**Try it:** Please copy exactly the lines from the one containing "Le Mesnil Le Roi" to the end of the entries, both included, and nothing else. Omit every picture.

Dataset items
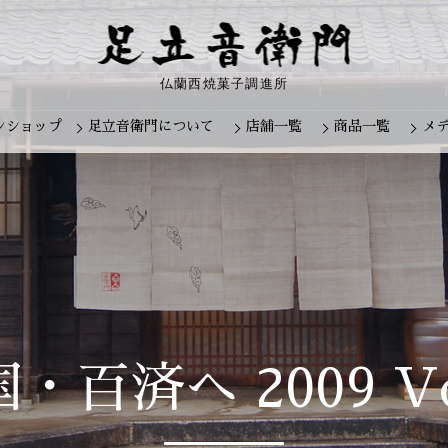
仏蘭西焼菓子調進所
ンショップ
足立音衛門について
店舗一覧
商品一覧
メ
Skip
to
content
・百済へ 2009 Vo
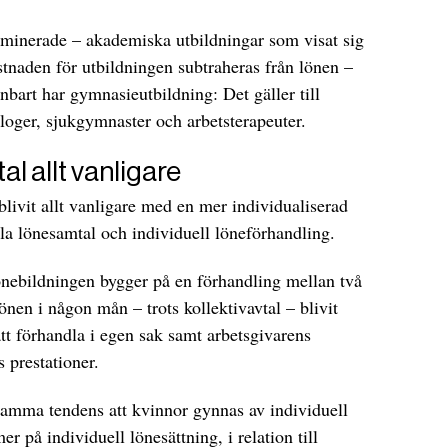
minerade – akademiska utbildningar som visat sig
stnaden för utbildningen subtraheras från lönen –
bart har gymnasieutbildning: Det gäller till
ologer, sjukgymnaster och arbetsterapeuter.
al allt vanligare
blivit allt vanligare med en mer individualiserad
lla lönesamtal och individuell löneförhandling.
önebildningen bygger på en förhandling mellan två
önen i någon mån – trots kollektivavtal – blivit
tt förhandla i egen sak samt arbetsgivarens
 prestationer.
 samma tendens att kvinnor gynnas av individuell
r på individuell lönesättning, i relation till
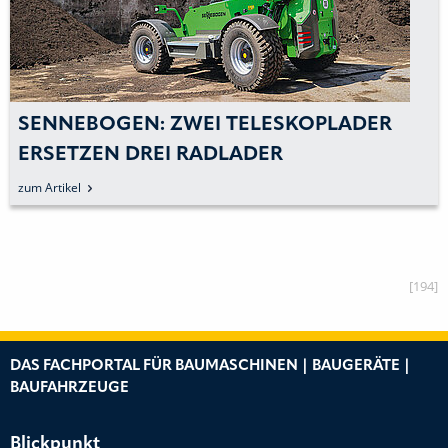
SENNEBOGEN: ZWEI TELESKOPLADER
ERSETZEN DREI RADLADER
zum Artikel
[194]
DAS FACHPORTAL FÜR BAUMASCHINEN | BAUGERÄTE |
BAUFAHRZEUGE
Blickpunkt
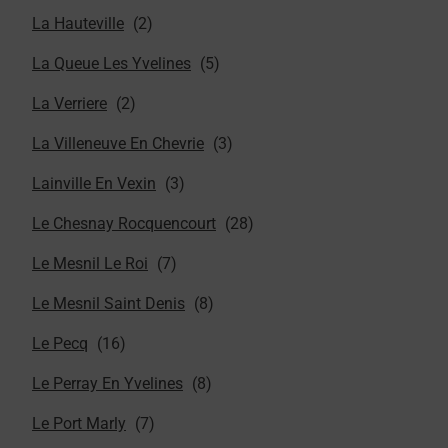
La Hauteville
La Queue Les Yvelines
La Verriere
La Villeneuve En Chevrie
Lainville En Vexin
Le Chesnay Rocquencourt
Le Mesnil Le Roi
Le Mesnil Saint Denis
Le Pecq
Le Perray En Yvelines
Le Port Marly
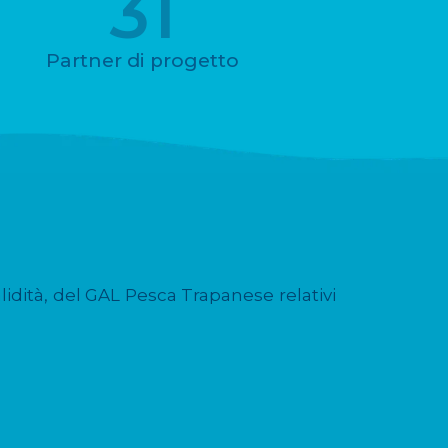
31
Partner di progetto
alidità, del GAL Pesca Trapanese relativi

**Written answer:**
Le Mesnil Le Roi
Le Mesnil Saint Denis
Le Pecq
Le Perray En Yvelines
Le Port Marly
31
Partner di progetto
alidità, del GAL Pesca Trapanese relativi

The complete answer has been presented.